AIM OF THE TASK :: All lines in the entries below that hold "измерения" make up the answer.

Saved data entries ::
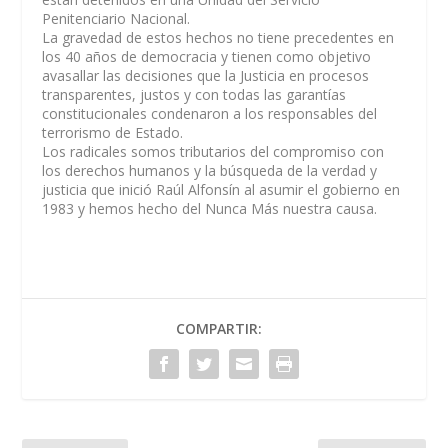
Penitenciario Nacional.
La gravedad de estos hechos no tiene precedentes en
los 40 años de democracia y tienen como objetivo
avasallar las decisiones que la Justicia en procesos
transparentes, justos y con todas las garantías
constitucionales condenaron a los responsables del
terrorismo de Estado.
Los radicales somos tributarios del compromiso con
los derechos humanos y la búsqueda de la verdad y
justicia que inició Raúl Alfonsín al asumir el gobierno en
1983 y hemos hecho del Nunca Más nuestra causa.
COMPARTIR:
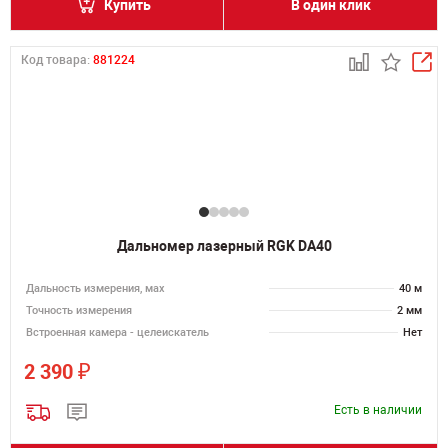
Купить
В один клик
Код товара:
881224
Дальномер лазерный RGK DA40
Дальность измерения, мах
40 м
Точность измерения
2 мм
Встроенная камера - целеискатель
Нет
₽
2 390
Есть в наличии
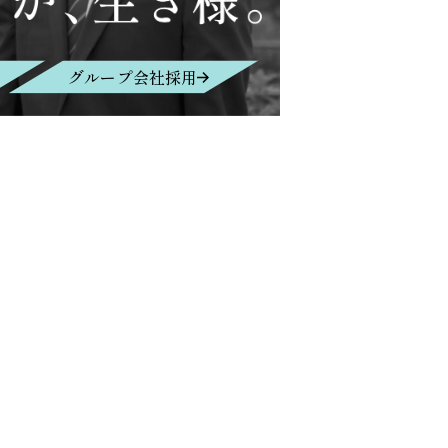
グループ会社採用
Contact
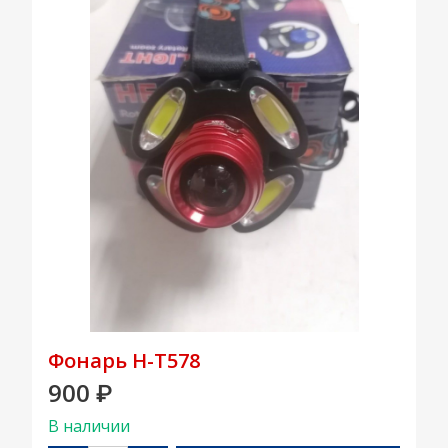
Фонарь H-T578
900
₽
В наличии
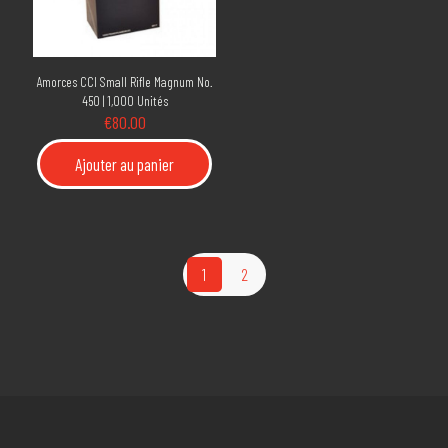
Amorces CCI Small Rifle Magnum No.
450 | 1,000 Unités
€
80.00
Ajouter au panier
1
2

OUTPUT FOR THIS EXERCISE ::
Дальность измерения, мах
Точность измерения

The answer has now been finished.